SINGAPORE, Oct. 22 (Xinhua) -- Singaporean Prime Minister Lee Hsien Loong on Tuesday encouraged citizens to make more efforts to use and improve their Mandarin.

The prime minister made the call at an event marking the 40th anniversary of the Speak Mandarin Campaign at the Singapore Chinese Cultural Centre.

"People all over the world are learning Mandarin eagerly. They all know that to work in China, to build relationships with the Chinese, and to grab opportunities that come with China's development, they have to master Mandarin," he said.

The Speak Mandarin Campaign was first launched in 1979 to encourage Singaporeans to speak Mandarin.

Mandarin has helped unify Singapore's Chinese community, strengthening kinship and enabling a deeper understanding of Singapore's Chinese culture.

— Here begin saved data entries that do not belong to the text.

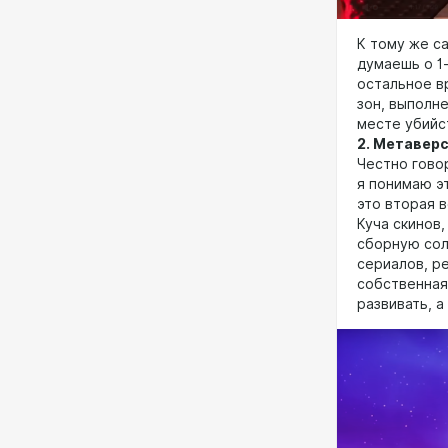
К тому же с
думаешь о 1
остальное в
зон, выполн
месте убийс
2. Метавер
Честно говор
я понимаю эт
это вторая 
Куча скинов
сборную соля
сериалов, р
собственная
развивать, 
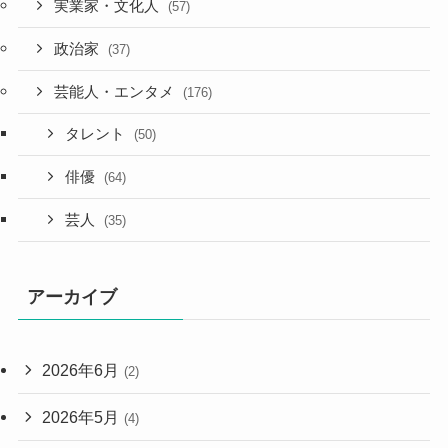
実業家・文化人
(57)
政治家
(37)
芸能人・エンタメ
(176)
タレント
(50)
俳優
(64)
芸人
(35)
アーカイブ
2026年6月
(2)
2026年5月
(4)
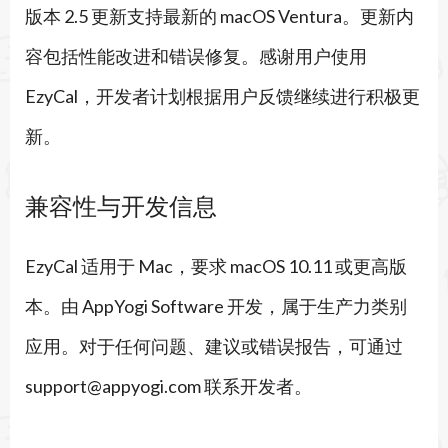
版本 2.5 更新支持最新的 macOS Ventura。更新内
容包括性能改进和错误修复。感谢用户使用
EzyCal，开发者计划根据用户反馈继续进行积极更
新。
兼容性与开发信息
EzyCal 适用于 Mac，要求 macOS 10.11 或更高版
本。由 AppYogi Software 开发，属于生产力类别
应用。对于任何问题、建议或错误报告，可通过
support@appyogi.com 联系开发者。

Moving forward, the Speak Mandarin Campaign aims to help Singaporeans build the capability and confidence to use Mandarin effectively in different contexts, as it continues to create conducive environments for Mandarin to be used and practiced.

"We have to put in more effort to encourage the use of Mandarin in our daily lives, and find ways to keep the language alive and preserve the uniqueness of our Mandarin," said the prime minister.

While most young Chinese Singaporeans today can understand and speak Mandarin, they may not speak it fluently, he noted.

The Mandarin that Singaporeans speak and use carries unique nuances in vocabulary and turns of phrase. Singaporeans can soon find these Singaporean Mandarin terms in a newly created online Singaporean Mandarin database. The database features commonly used and unique Singaporean terms which reflect and celebrate Singapore's multi-ethnic heritage and identity, according to experts.

Led by Principal Investigator and Promote Mandarin Council member A/P Tan Chee Lay, the research project aims to compile the Singaporean Mandarin database over two years, and will include terms that Singaporeans would have ascribed cultural, historical or sentimental value to. These terms are used in Singapore but may not be commonly used in other Mandarin speaking regions.

The Promote Mandarin Council has collaborated with Business China to identify and recognize eight young bilingual professionals, whose language capability in Mandarin has helped them in their professional careers, or enriched their personal lives.

"This is a milestone year for the Speak Mandarin Campaign and we are encouraged that many believe Mandarin to be integral to strengthening a unique Singaporean Chinese identity. With this year's initiatives, we encourage everyone to embody the right attitudes, and to play active roles to encourage the use of Mandarin," Chua Chim Kang, chairman of the Promote Mandarin Council, said.